The Maternity Penalty is a Governance Failure
Mar 17, 2026I had my first son at 19.
I was working in the bank at the time, and if I’m honest, I wasn’t thinking about career progression, board presence, or bonuses.
I was thinking about survival.
Rent, childcare, sleep. In that order.
I remember returning from maternity leave at the tender age of 20. The looks, the questions, the subtle judgment, the unspoken “Isn't she a bit young?”
No one was asking me about my five-year plan. Fast forward a decade or so, and the tone changed.
Now it was admiration: “How did you become so successful whilst being so young and having a young family?”
Trust me, it wasn’t in the plan.
It was simply the cards I was dealt, combined with a very clear ambition not to stay where I started.
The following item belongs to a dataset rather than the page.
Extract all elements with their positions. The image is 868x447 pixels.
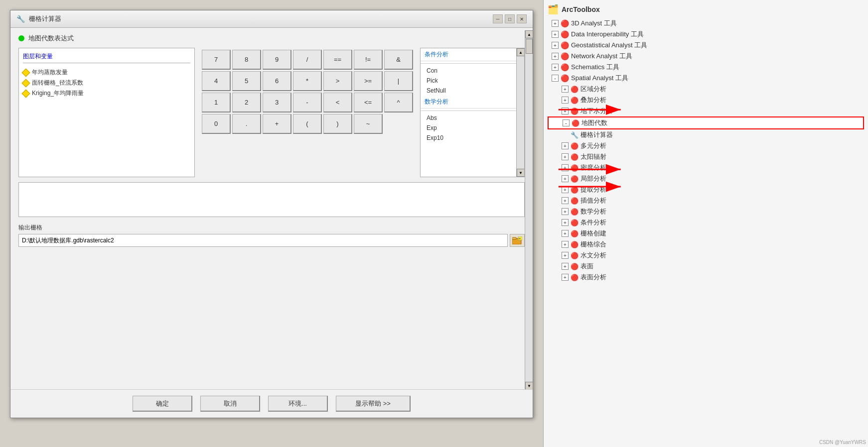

Over time, as I became more senior and began mentoring younger women, one question kept cropping up.
Babies or bonuses?
As if we have no choice but to pick.
Women from all over the world have asked me how I made that decision, desperate for answers on how to really have it all.
Were there sacrifices? Absolutely.
Some seasons I worked more than I mothered. In other seasons, I mothered more than I worked. There were years of constant recalibration and questioning.
Babies or bonuses?
It never features in the leadership framework. No one mentions it aloud in performance reviews, but it hums beneath ambition, maternity leave, and promotion decisions.
Reaching senior leadership is not just about capability.
For many women, it’s about endurance.
As I climbed higher, breaking pay brackets and leading global teams, the higher I rose, the heavier it felt.
Longer hours.
More travel.
More scrutiny.
At home, I was still the emotional centre of my family. At work, I was expected to be composed, strategic, commercially sharp, and culturally aware at the same time.
When you’re the only woman in the boardroom, not to mention the only Black woman, there is an added layer.
You are hyper-visible and invisible at the same time.
Visible enough to be recognised. Invisible when your idea is better shared by someone else.
As women, we navigate the so-called "harmless” jokes, the nicknames, and the drinking culture that sometimes crosses into uncomfortable territory, followed by an embarrassed apology the next morning that everyone pretends resolves the issue.
We recalibrate. We smile. We strive for excellence.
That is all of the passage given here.